- _Task to carry out_
The full set of entries below is to be returned unchanged.

- _Data provided_
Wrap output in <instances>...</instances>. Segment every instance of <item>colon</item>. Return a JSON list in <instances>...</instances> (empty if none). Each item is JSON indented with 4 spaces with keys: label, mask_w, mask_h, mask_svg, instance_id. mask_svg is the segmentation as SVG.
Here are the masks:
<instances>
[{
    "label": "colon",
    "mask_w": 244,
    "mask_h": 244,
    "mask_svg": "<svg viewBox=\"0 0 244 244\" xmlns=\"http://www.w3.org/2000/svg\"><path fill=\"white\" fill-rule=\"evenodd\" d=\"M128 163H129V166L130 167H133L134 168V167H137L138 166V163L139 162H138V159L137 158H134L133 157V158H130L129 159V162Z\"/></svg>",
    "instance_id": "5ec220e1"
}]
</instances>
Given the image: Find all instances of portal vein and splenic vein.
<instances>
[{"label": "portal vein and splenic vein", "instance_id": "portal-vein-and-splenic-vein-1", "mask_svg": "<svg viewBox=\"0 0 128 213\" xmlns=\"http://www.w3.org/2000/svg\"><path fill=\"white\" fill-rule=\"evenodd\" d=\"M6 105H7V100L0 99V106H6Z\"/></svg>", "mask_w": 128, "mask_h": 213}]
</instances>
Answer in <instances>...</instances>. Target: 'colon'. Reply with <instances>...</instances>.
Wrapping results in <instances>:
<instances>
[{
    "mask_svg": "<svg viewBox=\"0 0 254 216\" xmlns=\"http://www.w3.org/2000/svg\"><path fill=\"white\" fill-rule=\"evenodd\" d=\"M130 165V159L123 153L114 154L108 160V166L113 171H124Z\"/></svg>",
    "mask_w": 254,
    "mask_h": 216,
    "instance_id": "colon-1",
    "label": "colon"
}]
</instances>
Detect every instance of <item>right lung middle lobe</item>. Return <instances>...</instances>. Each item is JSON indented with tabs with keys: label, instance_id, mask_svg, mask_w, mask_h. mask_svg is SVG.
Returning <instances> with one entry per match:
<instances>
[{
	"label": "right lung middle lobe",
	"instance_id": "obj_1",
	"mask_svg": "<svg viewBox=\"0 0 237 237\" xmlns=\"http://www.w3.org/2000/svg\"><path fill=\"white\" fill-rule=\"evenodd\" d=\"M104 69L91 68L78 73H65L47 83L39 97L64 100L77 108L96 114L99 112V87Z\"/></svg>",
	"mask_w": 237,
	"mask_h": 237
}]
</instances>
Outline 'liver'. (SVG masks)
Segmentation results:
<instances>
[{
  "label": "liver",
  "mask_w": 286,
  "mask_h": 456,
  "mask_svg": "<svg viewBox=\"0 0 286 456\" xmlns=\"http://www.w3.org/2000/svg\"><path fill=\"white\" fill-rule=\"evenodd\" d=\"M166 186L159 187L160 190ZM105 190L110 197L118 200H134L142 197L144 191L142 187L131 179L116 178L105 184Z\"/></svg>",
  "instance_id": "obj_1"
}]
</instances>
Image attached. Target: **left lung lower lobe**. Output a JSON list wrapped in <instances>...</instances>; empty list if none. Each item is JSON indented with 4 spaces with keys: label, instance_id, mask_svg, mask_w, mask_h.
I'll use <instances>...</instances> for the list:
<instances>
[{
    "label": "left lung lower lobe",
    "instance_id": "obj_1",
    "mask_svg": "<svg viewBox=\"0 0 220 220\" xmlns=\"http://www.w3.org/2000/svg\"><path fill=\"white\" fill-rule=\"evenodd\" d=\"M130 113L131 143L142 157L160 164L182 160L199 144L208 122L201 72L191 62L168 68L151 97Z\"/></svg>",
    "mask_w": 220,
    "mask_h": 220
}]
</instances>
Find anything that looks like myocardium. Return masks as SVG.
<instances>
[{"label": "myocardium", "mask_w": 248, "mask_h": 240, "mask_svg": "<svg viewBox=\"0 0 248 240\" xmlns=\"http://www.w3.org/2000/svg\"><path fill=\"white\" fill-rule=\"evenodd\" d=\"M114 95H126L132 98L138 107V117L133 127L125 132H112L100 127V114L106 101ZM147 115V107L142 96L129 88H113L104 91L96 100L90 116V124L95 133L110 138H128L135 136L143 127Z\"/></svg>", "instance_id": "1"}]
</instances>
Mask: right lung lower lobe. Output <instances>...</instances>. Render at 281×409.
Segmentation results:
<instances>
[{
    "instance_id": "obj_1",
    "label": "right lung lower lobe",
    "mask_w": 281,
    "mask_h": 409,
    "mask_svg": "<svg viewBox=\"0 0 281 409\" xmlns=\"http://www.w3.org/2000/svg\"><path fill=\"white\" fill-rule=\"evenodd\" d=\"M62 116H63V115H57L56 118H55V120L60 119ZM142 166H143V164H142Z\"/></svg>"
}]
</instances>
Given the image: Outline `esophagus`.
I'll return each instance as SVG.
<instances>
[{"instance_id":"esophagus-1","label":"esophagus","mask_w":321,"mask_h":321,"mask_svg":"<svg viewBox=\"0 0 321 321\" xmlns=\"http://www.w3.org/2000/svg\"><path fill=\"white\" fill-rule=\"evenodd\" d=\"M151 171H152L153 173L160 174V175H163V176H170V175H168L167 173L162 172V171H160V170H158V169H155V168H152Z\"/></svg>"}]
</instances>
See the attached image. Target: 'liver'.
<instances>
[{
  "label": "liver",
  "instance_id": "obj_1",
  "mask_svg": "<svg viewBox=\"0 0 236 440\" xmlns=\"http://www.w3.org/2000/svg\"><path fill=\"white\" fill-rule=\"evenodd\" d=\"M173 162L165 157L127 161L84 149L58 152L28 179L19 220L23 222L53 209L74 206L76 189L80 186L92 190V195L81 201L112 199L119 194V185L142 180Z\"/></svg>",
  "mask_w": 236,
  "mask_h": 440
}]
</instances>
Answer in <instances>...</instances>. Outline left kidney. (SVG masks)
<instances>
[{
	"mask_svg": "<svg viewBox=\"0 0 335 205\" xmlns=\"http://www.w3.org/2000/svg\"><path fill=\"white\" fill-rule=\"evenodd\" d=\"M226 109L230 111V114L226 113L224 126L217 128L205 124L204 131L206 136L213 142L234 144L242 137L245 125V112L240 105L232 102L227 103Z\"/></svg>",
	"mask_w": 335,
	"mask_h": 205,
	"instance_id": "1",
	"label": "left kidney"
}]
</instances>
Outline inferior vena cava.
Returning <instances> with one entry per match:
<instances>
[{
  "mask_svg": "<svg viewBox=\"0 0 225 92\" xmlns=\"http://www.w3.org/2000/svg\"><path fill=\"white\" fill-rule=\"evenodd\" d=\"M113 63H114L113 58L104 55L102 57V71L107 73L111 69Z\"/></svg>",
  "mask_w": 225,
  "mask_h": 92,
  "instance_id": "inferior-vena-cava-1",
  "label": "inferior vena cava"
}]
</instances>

- _Answer for the task_
Wrap output in <instances>...</instances>. Segment every instance of <item>colon</item>. Return a JSON list in <instances>...</instances> (empty if none). Each item is JSON indented with 4 spaces with keys: label, mask_w, mask_h, mask_svg, instance_id. mask_svg is the segmentation as SVG.
Here are the masks:
<instances>
[{
    "label": "colon",
    "mask_w": 244,
    "mask_h": 244,
    "mask_svg": "<svg viewBox=\"0 0 244 244\" xmlns=\"http://www.w3.org/2000/svg\"><path fill=\"white\" fill-rule=\"evenodd\" d=\"M128 163H129V166L130 167H133L134 168V167H137L138 166V163L139 162H138V159L137 158H134L133 157V158H130L129 159V162Z\"/></svg>",
    "instance_id": "5ec220e1"
}]
</instances>
Given the image: Find all instances of portal vein and splenic vein.
<instances>
[{"label": "portal vein and splenic vein", "instance_id": "portal-vein-and-splenic-vein-1", "mask_svg": "<svg viewBox=\"0 0 128 213\" xmlns=\"http://www.w3.org/2000/svg\"><path fill=\"white\" fill-rule=\"evenodd\" d=\"M6 105H7V100L0 99V106H6Z\"/></svg>", "mask_w": 128, "mask_h": 213}]
</instances>
Answer in <instances>...</instances>. Target: 'colon'. Reply with <instances>...</instances>.
Wrapping results in <instances>:
<instances>
[{
    "mask_svg": "<svg viewBox=\"0 0 254 216\" xmlns=\"http://www.w3.org/2000/svg\"><path fill=\"white\" fill-rule=\"evenodd\" d=\"M130 165V159L123 153L114 154L108 160V166L113 171H124Z\"/></svg>",
    "mask_w": 254,
    "mask_h": 216,
    "instance_id": "colon-1",
    "label": "colon"
}]
</instances>
Detect every instance of <item>right lung middle lobe</item>. Return <instances>...</instances>. Each item is JSON indented with tabs with keys: label, instance_id, mask_svg, mask_w, mask_h. mask_svg is SVG.
Returning <instances> with one entry per match:
<instances>
[{
	"label": "right lung middle lobe",
	"instance_id": "obj_1",
	"mask_svg": "<svg viewBox=\"0 0 237 237\" xmlns=\"http://www.w3.org/2000/svg\"><path fill=\"white\" fill-rule=\"evenodd\" d=\"M104 69L91 68L78 73H65L47 83L39 97L64 100L77 108L96 114L99 112V87Z\"/></svg>",
	"mask_w": 237,
	"mask_h": 237
}]
</instances>
Outline 'liver'. (SVG masks)
Segmentation results:
<instances>
[{
  "label": "liver",
  "mask_w": 286,
  "mask_h": 456,
  "mask_svg": "<svg viewBox=\"0 0 286 456\" xmlns=\"http://www.w3.org/2000/svg\"><path fill=\"white\" fill-rule=\"evenodd\" d=\"M166 186L159 187L160 190ZM105 190L110 197L118 200H134L142 197L144 191L142 187L131 179L116 178L105 184Z\"/></svg>",
  "instance_id": "obj_1"
}]
</instances>
Image attached. Target: **left lung lower lobe**. Output a JSON list wrapped in <instances>...</instances>; empty list if none. Each item is JSON indented with 4 spaces with keys: label, instance_id, mask_svg, mask_w, mask_h.
I'll use <instances>...</instances> for the list:
<instances>
[{
    "label": "left lung lower lobe",
    "instance_id": "obj_1",
    "mask_svg": "<svg viewBox=\"0 0 220 220\" xmlns=\"http://www.w3.org/2000/svg\"><path fill=\"white\" fill-rule=\"evenodd\" d=\"M130 113L131 143L142 157L160 164L182 160L199 144L208 122L201 72L191 62L168 68L151 97Z\"/></svg>",
    "mask_w": 220,
    "mask_h": 220
}]
</instances>
Find anything that looks like myocardium. Return masks as SVG.
<instances>
[{"label": "myocardium", "mask_w": 248, "mask_h": 240, "mask_svg": "<svg viewBox=\"0 0 248 240\" xmlns=\"http://www.w3.org/2000/svg\"><path fill=\"white\" fill-rule=\"evenodd\" d=\"M114 95H126L132 98L138 107V117L133 127L125 132H112L100 127V114L106 101ZM147 115V107L142 96L129 88H113L104 91L96 100L90 116V124L95 133L110 138H128L135 136L143 127Z\"/></svg>", "instance_id": "1"}]
</instances>
Mask: right lung lower lobe. Output <instances>...</instances>. Render at 281×409.
Segmentation results:
<instances>
[{
    "instance_id": "obj_1",
    "label": "right lung lower lobe",
    "mask_w": 281,
    "mask_h": 409,
    "mask_svg": "<svg viewBox=\"0 0 281 409\" xmlns=\"http://www.w3.org/2000/svg\"><path fill=\"white\" fill-rule=\"evenodd\" d=\"M62 116H63V115H57L56 118H55V120L60 119ZM142 166H143V164H142Z\"/></svg>"
}]
</instances>
Given the image: Outline `esophagus`.
I'll return each instance as SVG.
<instances>
[{"instance_id":"esophagus-1","label":"esophagus","mask_w":321,"mask_h":321,"mask_svg":"<svg viewBox=\"0 0 321 321\" xmlns=\"http://www.w3.org/2000/svg\"><path fill=\"white\" fill-rule=\"evenodd\" d=\"M151 171H152L153 173L160 174V175H163V176H170V175H168L167 173L162 172V171H160V170H158V169H155V168H152Z\"/></svg>"}]
</instances>
See the attached image. Target: 'liver'.
<instances>
[{
  "label": "liver",
  "instance_id": "obj_1",
  "mask_svg": "<svg viewBox=\"0 0 236 440\" xmlns=\"http://www.w3.org/2000/svg\"><path fill=\"white\" fill-rule=\"evenodd\" d=\"M173 162L165 157L127 161L84 149L58 152L28 179L19 220L23 222L53 209L74 206L76 189L80 186L92 190V195L81 201L112 199L119 194V185L142 180Z\"/></svg>",
  "mask_w": 236,
  "mask_h": 440
}]
</instances>
Answer in <instances>...</instances>. Outline left kidney. (SVG masks)
<instances>
[{
	"mask_svg": "<svg viewBox=\"0 0 335 205\" xmlns=\"http://www.w3.org/2000/svg\"><path fill=\"white\" fill-rule=\"evenodd\" d=\"M226 109L230 111V114L226 113L224 126L217 128L205 124L204 131L206 136L213 142L234 144L242 137L245 125V112L240 105L232 102L227 103Z\"/></svg>",
	"mask_w": 335,
	"mask_h": 205,
	"instance_id": "1",
	"label": "left kidney"
}]
</instances>
Outline inferior vena cava.
Returning <instances> with one entry per match:
<instances>
[{
  "mask_svg": "<svg viewBox=\"0 0 225 92\" xmlns=\"http://www.w3.org/2000/svg\"><path fill=\"white\" fill-rule=\"evenodd\" d=\"M113 63H114L113 58L104 55L102 57V71L107 73L111 69Z\"/></svg>",
  "mask_w": 225,
  "mask_h": 92,
  "instance_id": "inferior-vena-cava-1",
  "label": "inferior vena cava"
}]
</instances>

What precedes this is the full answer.